#### MATERIALS PROVIDED
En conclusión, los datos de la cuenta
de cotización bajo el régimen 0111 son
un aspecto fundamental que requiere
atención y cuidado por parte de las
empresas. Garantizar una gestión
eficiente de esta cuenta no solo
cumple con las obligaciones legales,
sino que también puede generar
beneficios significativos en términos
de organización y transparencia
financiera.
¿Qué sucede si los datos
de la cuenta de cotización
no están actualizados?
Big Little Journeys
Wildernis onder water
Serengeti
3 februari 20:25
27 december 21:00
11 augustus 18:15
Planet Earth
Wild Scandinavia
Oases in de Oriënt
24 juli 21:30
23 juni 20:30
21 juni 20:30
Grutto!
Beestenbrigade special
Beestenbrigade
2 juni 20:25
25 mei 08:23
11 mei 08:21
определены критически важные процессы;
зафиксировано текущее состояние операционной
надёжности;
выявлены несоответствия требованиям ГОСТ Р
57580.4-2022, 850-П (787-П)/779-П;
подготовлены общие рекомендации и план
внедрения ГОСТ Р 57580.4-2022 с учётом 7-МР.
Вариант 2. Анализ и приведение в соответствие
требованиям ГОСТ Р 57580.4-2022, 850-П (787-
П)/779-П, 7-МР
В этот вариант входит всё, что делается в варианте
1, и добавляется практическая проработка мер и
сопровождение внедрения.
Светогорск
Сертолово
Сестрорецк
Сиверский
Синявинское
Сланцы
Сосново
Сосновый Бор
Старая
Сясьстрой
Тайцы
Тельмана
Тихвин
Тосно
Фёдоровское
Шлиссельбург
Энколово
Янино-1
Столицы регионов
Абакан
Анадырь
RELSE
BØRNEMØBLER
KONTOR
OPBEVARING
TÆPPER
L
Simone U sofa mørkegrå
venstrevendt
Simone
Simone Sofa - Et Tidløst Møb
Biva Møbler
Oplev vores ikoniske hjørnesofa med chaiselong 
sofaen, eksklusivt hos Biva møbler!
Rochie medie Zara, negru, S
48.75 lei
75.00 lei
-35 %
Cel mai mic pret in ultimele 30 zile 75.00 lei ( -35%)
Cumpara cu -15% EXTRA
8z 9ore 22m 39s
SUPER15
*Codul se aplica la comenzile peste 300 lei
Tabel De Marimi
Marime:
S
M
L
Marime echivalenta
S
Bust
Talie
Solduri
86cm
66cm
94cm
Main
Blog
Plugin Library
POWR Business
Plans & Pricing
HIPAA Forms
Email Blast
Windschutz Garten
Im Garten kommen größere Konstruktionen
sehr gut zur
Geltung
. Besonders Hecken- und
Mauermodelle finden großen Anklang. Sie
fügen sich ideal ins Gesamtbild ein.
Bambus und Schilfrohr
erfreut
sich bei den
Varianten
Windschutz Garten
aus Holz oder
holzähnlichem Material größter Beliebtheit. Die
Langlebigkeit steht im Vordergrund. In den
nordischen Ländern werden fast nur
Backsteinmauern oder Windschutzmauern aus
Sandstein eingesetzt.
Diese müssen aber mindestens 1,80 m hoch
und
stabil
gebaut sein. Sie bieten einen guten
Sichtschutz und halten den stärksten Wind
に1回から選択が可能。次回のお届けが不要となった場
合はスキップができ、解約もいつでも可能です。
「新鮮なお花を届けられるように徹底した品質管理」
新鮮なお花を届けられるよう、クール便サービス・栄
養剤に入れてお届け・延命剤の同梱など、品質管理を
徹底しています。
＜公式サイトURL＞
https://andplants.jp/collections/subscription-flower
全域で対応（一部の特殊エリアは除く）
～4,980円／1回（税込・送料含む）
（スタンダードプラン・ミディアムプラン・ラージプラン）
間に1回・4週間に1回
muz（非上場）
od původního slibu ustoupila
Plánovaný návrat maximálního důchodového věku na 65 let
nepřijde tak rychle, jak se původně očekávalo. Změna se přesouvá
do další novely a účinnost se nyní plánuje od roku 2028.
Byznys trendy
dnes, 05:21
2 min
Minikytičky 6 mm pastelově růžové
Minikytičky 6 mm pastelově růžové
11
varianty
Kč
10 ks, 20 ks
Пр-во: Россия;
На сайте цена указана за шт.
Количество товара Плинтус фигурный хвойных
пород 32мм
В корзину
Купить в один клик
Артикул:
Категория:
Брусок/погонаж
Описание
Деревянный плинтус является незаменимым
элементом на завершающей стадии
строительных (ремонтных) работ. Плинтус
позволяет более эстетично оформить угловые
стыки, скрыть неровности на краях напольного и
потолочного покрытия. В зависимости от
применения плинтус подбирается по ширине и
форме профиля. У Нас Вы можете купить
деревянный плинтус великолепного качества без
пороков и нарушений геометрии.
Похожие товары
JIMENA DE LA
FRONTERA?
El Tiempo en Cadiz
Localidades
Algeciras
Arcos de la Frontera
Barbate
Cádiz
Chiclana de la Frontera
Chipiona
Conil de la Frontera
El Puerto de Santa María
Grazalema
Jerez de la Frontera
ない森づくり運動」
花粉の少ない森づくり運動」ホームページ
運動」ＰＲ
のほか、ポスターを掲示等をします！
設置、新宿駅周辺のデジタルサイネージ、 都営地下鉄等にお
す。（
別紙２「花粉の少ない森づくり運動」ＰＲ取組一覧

#### WORK TASK
Copy all the entries exactly.

#### ANSWER FOR THIS EXERCISE
En conclusión, los datos de la cuenta
de cotización bajo el régimen 0111 son
un aspecto fundamental que requiere
atención y cuidado por parte de las
empresas. Garantizar una gestión
eficiente de esta cuenta no solo
cumple con las obligaciones legales,
sino que también puede generar
beneficios significativos en términos
de organización y transparencia
financiera.
¿Qué sucede si los datos
de la cuenta de cotización
no están actualizados?
Big Little Journeys
Wildernis onder water
Serengeti
3 februari 20:25
27 december 21:00
11 augustus 18:15
Planet Earth
Wild Scandinavia
Oases in de Oriënt
24 juli 21:30
23 juni 20:30
21 juni 20:30
Grutto!
Beestenbrigade special
Beestenbrigade
2 juni 20:25
25 mei 08:23
11 mei 08:21
определены критически важные процессы;
зафиксировано текущее состояние операционной
надёжности;
выявлены несоответствия требованиям ГОСТ Р
57580.4-2022, 850-П (787-П)/779-П;
подготовлены общие рекомендации и план
внедрения ГОСТ Р 57580.4-2022 с учётом 7-МР.
Вариант 2. Анализ и приведение в соответствие
требованиям ГОСТ Р 57580.4-2022, 850-П (787-
П)/779-П, 7-МР
В этот вариант входит всё, что делается в варианте
1, и добавляется практическая проработка мер и
сопровождение внедрения.
Светогорск
Сертолово
Сестрорецк
Сиверский
Синявинское
Сланцы
Сосново
Сосновый Бор
Старая
Сясьстрой
Тайцы
Тельмана
Тихвин
Тосно
Фёдоровское
Шлиссельбург
Энколово
Янино-1
Столицы регионов
Абакан
Анадырь
RELSE
BØRNEMØBLER
KONTOR
OPBEVARING
TÆPPER
L
Simone U sofa mørkegrå
venstrevendt
Simone
Simone Sofa - Et Tidløst Møb
Biva Møbler
Oplev vores ikoniske hjørnesofa med chaiselong 
sofaen, eksklusivt hos Biva møbler!
Rochie medie Zara, negru, S
48.75 lei
75.00 lei
-35 %
Cel mai mic pret in ultimele 30 zile 75.00 lei ( -35%)
Cumpara cu -15% EXTRA
8z 9ore 22m 39s
SUPER15
*Codul se aplica la comenzile peste 300 lei
Tabel De Marimi
Marime:
S
M
L
Marime echivalenta
S
Bust
Talie
Solduri
86cm
66cm
94cm
Main
Blog
Plugin Library
POWR Business
Plans & Pricing
HIPAA Forms
Email Blast
Windschutz Garten
Im Garten kommen größere Konstruktionen
sehr gut zur
Geltung
. Besonders Hecken- und
Mauermodelle finden großen Anklang. Sie
fügen sich ideal ins Gesamtbild ein.
Bambus und Schilfrohr
erfreut
sich bei den
Varianten
Windschutz Garten
aus Holz oder
holzähnlichem Material größter Beliebtheit. Die
Langlebigkeit steht im Vordergrund. In den
nordischen Ländern werden fast nur
Backsteinmauern oder Windschutzmauern aus
Sandstein eingesetzt.
Diese müssen aber mindestens 1,80 m hoch
und
stabil
gebaut sein. Sie bieten einen guten
Sichtschutz und halten den stärksten Wind
に1回から選択が可能。次回のお届けが不要となった場
合はスキップができ、解約もいつでも可能です。
「新鮮なお花を届けられるように徹底した品質管理」
新鮮なお花を届けられるよう、クール便サービス・栄
養剤に入れてお届け・延命剤の同梱など、品質管理を
徹底しています。
＜公式サイトURL＞
https://andplants.jp/collections/subscription-flower
全域で対応（一部の特殊エリアは除く）
～4,980円／1回（税込・送料含む）
（スタンダードプラン・ミディアムプラン・ラージプラン）
間に1回・4週間に1回
muz（非上場）
od původního slibu ustoupila
Plánovaný návrat maximálního důchodového věku na 65 let
nepřijde tak rychle, jak se původně očekávalo. Změna se přesouvá
do další novely a účinnost se nyní plánuje od roku 2028.
Byznys trendy
dnes, 05:21
2 min
Minikytičky 6 mm pastelově růžové
Minikytičky 6 mm pastelově růžové
11
varianty
Kč
10 ks, 20 ks
Пр-во: Россия;
На сайте цена указана за шт.
Количество товара Плинтус фигурный хвойных
пород 32мм
В корзину
Купить в один клик
Артикул:
Категория:
Брусок/погонаж
Описание
Деревянный плинтус является незаменимым
элементом на завершающей стадии
строительных (ремонтных) работ. Плинтус
позволяет более эстетично оформить угловые
стыки, скрыть неровности на краях напольного и
потолочного покрытия. В зависимости от
применения плинтус подбирается по ширине и
форме профиля. У Нас Вы можете купить
деревянный плинтус великолепного качества без
пороков и нарушений геометрии.
Похожие товары
JIMENA DE LA
FRONTERA?
El Tiempo en Cadiz
Localidades
Algeciras
Arcos de la Frontera
Barbate
Cádiz
Chiclana de la Frontera
Chipiona
Conil de la Frontera
El Puerto de Santa María
Grazalema
Jerez de la Frontera
ない森づくり運動」
花粉の少ない森づくり運動」ホームページ
運動」ＰＲ
のほか、ポスターを掲示等をします！
設置、新宿駅周辺のデジタルサイネージ、 都営地下鉄等にお
す。（
別紙２「花粉の少ない森づくり運動」ＰＲ取組一覧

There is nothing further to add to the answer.